Exercise prompt: Write out the stretch of lines below that begins at the line with "Recommendations for admins may include" and ends at the line with "recommendation by taking the", including both, exactly as given and nothing more.

>>

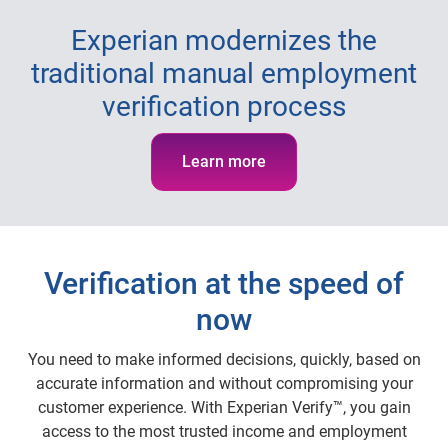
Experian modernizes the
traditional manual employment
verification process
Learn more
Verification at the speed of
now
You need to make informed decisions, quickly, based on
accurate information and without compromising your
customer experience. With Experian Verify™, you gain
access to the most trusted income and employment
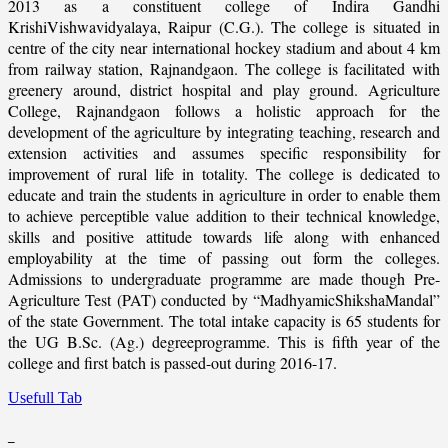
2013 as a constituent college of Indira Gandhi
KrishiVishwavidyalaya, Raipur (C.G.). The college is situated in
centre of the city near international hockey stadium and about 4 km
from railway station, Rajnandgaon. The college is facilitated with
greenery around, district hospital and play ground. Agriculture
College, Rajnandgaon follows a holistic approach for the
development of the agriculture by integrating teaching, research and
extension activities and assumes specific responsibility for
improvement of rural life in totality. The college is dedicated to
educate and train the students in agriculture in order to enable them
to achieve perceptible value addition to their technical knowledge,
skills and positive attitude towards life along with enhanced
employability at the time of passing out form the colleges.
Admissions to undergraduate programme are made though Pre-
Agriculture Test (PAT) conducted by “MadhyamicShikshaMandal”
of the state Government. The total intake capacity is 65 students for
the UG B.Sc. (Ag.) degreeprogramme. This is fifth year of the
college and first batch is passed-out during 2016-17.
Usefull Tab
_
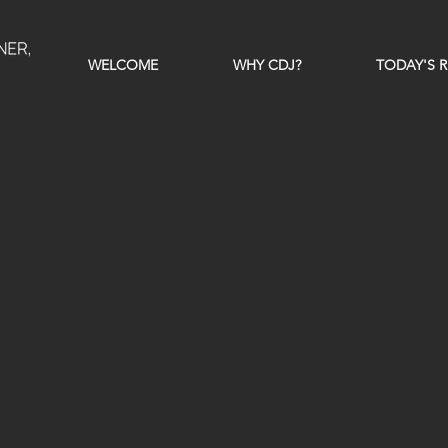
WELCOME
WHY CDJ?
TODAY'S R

<<
>>

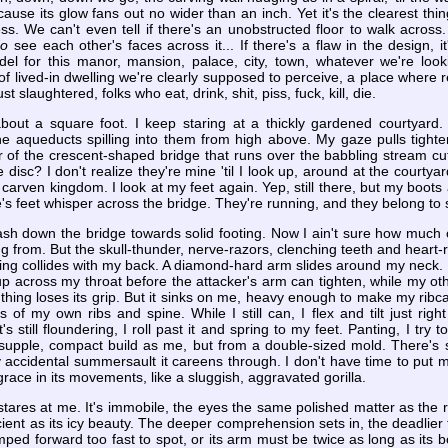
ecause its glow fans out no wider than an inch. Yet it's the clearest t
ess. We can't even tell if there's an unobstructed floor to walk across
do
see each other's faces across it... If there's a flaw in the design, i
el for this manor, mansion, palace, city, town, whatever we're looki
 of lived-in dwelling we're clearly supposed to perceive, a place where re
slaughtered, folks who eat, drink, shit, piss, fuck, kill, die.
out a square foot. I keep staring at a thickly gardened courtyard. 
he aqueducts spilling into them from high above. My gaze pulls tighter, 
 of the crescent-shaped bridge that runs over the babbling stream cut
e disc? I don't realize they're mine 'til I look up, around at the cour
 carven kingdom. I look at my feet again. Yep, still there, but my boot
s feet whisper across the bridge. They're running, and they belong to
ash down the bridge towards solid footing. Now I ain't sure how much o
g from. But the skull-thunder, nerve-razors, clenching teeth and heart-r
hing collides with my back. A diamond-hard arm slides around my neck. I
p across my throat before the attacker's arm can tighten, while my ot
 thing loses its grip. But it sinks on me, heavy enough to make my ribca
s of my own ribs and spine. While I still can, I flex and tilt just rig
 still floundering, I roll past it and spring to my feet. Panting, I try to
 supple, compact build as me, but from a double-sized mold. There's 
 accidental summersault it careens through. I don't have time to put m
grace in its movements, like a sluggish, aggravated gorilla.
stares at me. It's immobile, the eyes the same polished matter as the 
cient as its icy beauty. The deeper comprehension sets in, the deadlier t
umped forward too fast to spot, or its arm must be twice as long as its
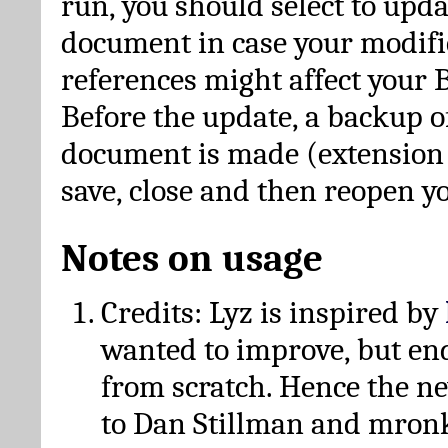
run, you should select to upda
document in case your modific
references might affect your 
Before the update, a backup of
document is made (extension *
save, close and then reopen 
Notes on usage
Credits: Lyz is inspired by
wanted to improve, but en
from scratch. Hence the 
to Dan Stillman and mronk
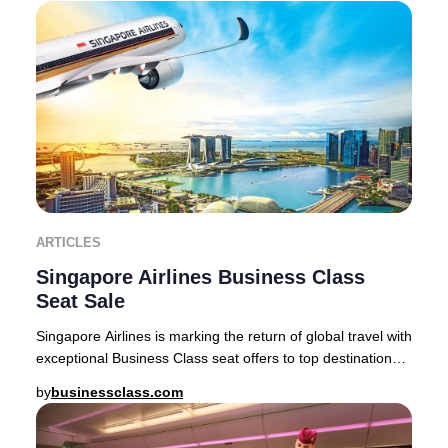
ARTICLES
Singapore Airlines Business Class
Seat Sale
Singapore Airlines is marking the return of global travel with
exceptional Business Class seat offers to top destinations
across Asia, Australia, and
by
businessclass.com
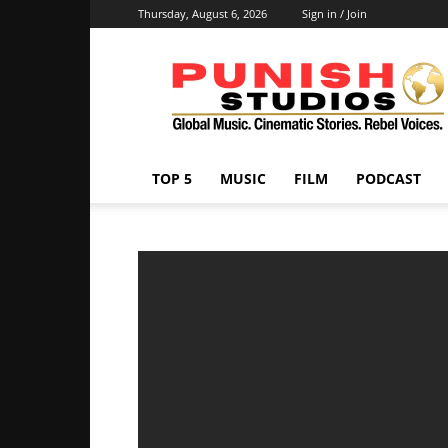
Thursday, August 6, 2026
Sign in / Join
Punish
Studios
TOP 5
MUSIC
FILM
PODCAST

<<
>>

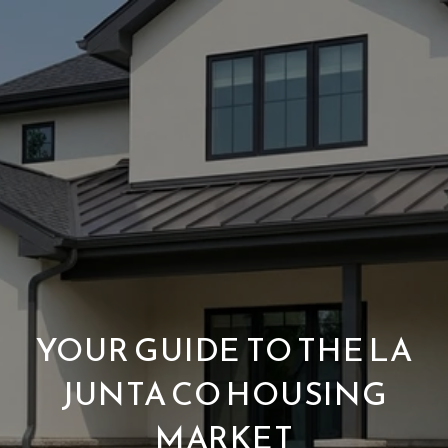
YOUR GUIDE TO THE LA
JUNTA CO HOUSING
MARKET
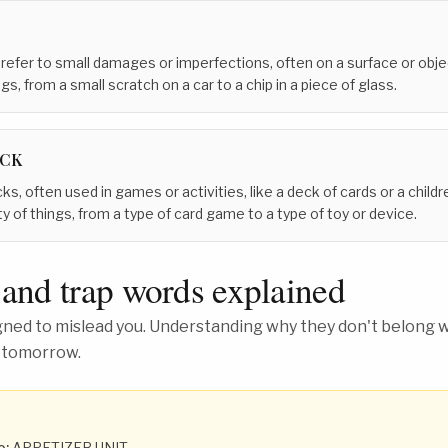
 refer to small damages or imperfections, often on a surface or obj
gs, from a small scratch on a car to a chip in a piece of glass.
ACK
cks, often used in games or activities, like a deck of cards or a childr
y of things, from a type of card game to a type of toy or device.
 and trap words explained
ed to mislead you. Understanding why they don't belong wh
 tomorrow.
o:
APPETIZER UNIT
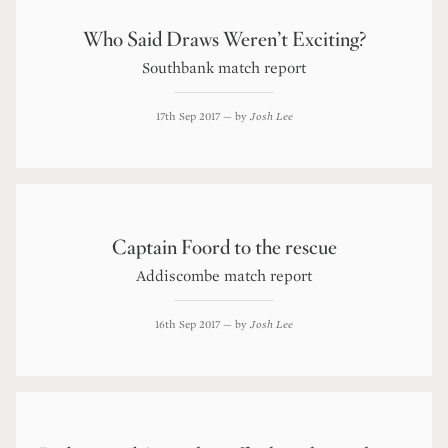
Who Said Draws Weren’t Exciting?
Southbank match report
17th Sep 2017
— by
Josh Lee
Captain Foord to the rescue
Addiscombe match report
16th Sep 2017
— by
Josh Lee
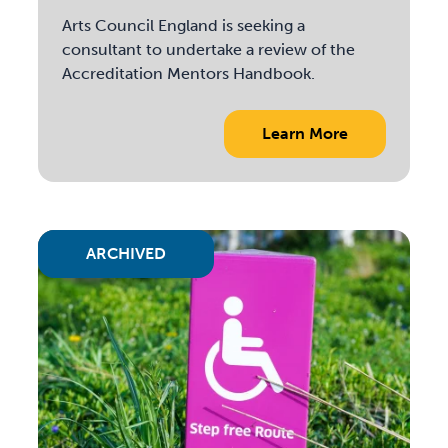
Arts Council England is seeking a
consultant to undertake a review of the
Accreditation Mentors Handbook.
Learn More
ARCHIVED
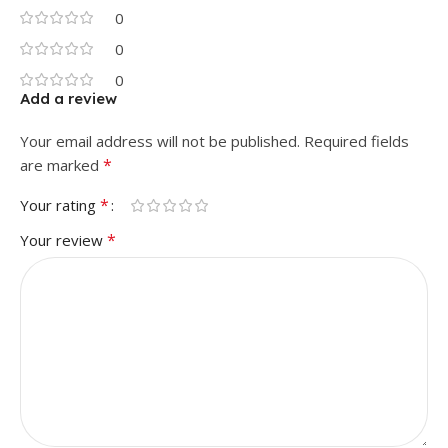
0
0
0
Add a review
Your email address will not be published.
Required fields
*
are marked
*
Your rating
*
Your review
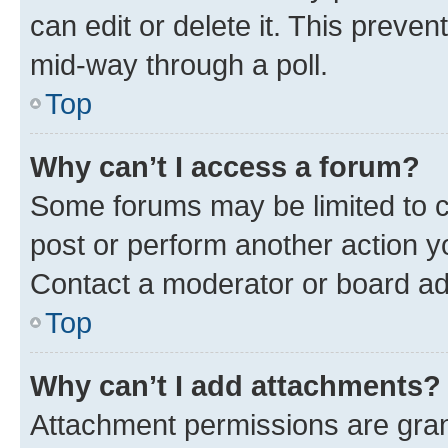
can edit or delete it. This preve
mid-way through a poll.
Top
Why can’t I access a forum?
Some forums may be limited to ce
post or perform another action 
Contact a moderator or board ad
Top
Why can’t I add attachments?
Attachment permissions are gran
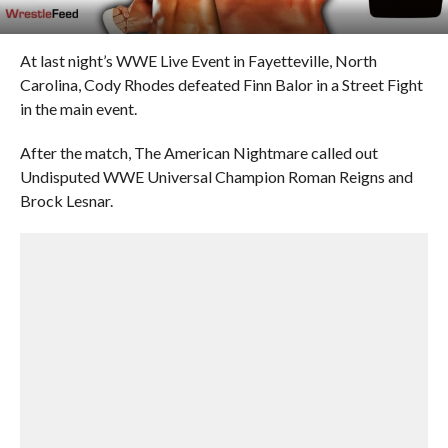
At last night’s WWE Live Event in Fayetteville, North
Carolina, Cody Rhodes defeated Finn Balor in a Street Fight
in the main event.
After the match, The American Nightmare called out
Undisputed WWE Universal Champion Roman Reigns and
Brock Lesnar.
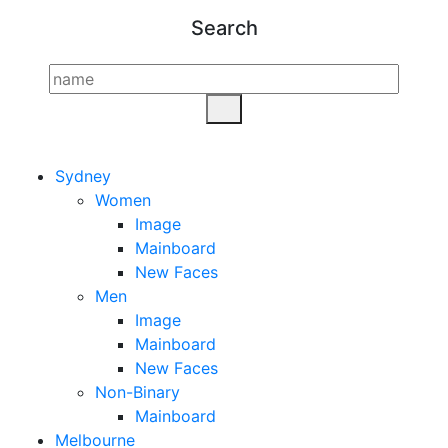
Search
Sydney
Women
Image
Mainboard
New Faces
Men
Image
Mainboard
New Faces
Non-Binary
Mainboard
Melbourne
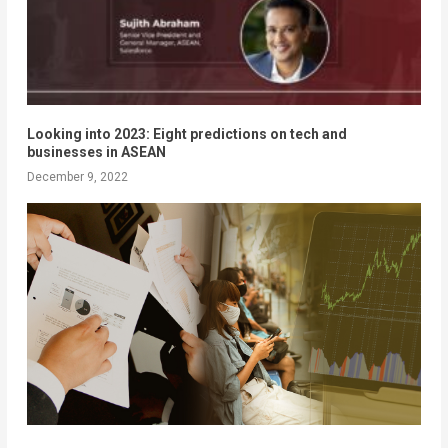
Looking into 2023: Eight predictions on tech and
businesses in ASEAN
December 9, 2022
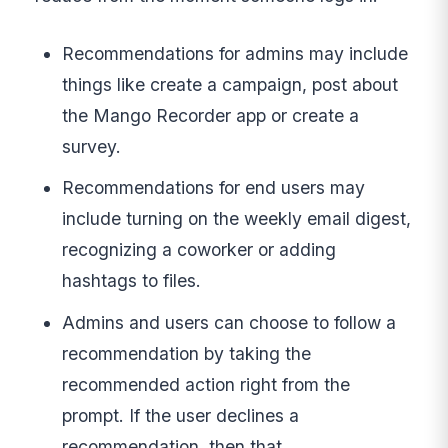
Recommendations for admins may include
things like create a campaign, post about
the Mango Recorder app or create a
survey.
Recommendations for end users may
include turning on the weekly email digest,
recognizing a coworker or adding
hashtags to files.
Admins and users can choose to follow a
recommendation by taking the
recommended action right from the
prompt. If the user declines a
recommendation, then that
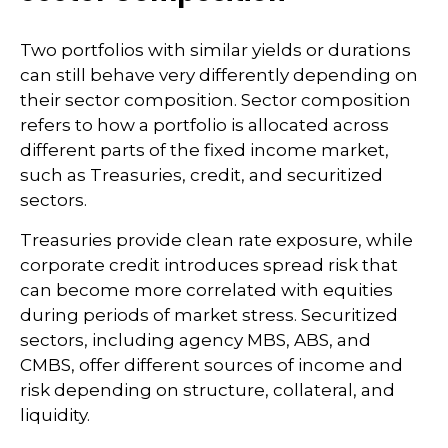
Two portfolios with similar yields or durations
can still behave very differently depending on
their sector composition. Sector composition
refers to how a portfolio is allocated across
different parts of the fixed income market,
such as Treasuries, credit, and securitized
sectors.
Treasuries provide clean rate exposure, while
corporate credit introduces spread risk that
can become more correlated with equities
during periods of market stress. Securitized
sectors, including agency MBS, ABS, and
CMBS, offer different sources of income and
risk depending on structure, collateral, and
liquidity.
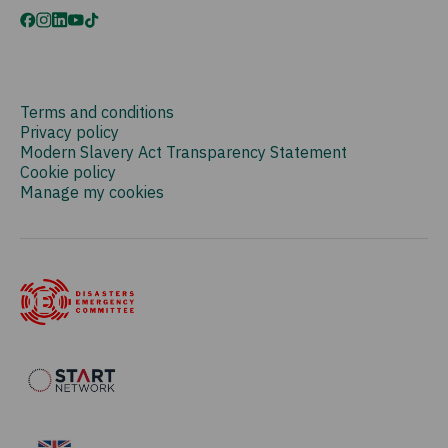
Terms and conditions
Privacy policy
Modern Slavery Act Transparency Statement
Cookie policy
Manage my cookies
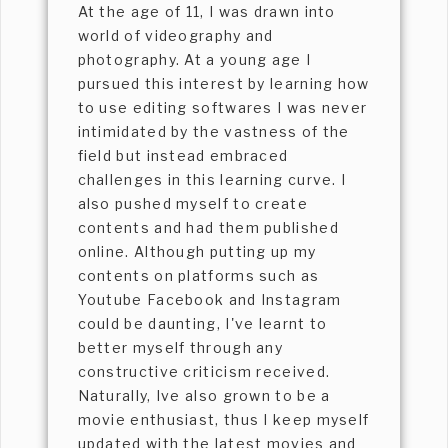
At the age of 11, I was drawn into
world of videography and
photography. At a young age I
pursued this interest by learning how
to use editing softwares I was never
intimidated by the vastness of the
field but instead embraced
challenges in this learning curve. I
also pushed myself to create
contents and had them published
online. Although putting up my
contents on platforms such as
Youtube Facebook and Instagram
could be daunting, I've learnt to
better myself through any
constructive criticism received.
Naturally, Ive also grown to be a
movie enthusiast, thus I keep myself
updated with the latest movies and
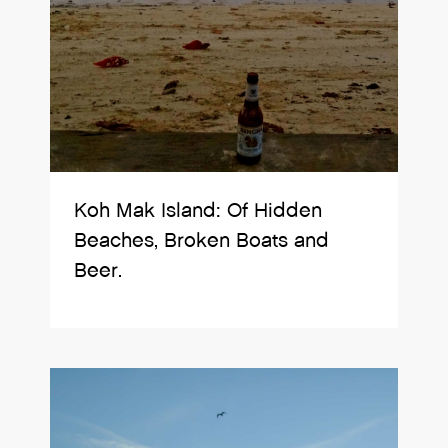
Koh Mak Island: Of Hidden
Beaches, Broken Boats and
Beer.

<<

Response to the exercise:
Recommendations for admins may include
things like create a campaign, post about
the Mango Recorder app or create a
survey.
Recommendations for end users may
include turning on the weekly email digest,
recognizing a coworker or adding
hashtags to files.
Admins and users can choose to follow a
recommendation by taking the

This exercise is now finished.